After, there was a short period set aside at the end for questions. An environmentalist in the corner stood.
“If this is a lecture on nuclear energy and the environment, then why haven’t you included anything about the dangers of radiation?” he asked. “You sound to me like a salesman. If this whole process is so safe, why is there not more transparency? Why is so much of the information about these plants kept secret?”
“Shut up!” shouted a student disciple from the back. ”It is to protect it from the mafia!”
A big debate took off then, bespectacled environmentalists shouting from the one corner, bespectacled students from the other. The professor did himself no favours, waving away health concerns with repeated non sequiturs about waste disposal regulations. Looking amused and slightly embarrassed, the organizers of the lecture tried to hush the dissidents and decided time was up. Shame next week’s lecture is on computer science, or I’d go again.
As the former vice-chancellor of Bangalore University, Professor Siddappa is obviously a very clever man who knows a lot about nuclear science. In university, I studied just enough nuclear chemistry to know I understand nothing but that theoretically, the science is beautiful.

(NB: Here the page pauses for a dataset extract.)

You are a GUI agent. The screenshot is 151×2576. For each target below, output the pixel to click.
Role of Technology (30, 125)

As the heart of our sun and so source of life on our planet, it must be one of the closest things science has to divinity, and so it follows that its applications by man - for example, in weaponry - cannot come without some fear of a God complex. The potential applications of nuclear power are great, and surely the science is something to be explored and the debate about its utilisation held. But that debate is not something that should be dominated by one viewpoint alone, whether that be theoretical, political or social.
It is uncontested that we need an alternative energy source to fossil fuels, and that these alternatives must be able to meet our rising energy demands. But nuclear is not the only alternative, and technologies such as solar or wind have nothing like the dubious track record of nuclear applications. There are communities living next to a uranium mine in Jaduguda, Jharkhand displaying abnormally high rates of deformity; where nearly one in five women has suffered at least one miscarriage or stillbirth. Just this month a leak of radioactive material has been found in a nuclear waste storage site in Lower Saxony, Germany. Nuclear waste is highly carcinogenic, capable of causing genetic mutations that can pervade for generations, and, as pointed out in this lecture, can last for thousands of years. Accidents do, and will, happen. Worse is the blind eye turned to the improper disposal of waste in developing countries; people distorted and suffering for politics and money.
To give such a one-sided endorsement of as complex an issue as that of nuclear power generation when such social consequences as these exist in the world makes a mockery of your argument, and of those who would support it.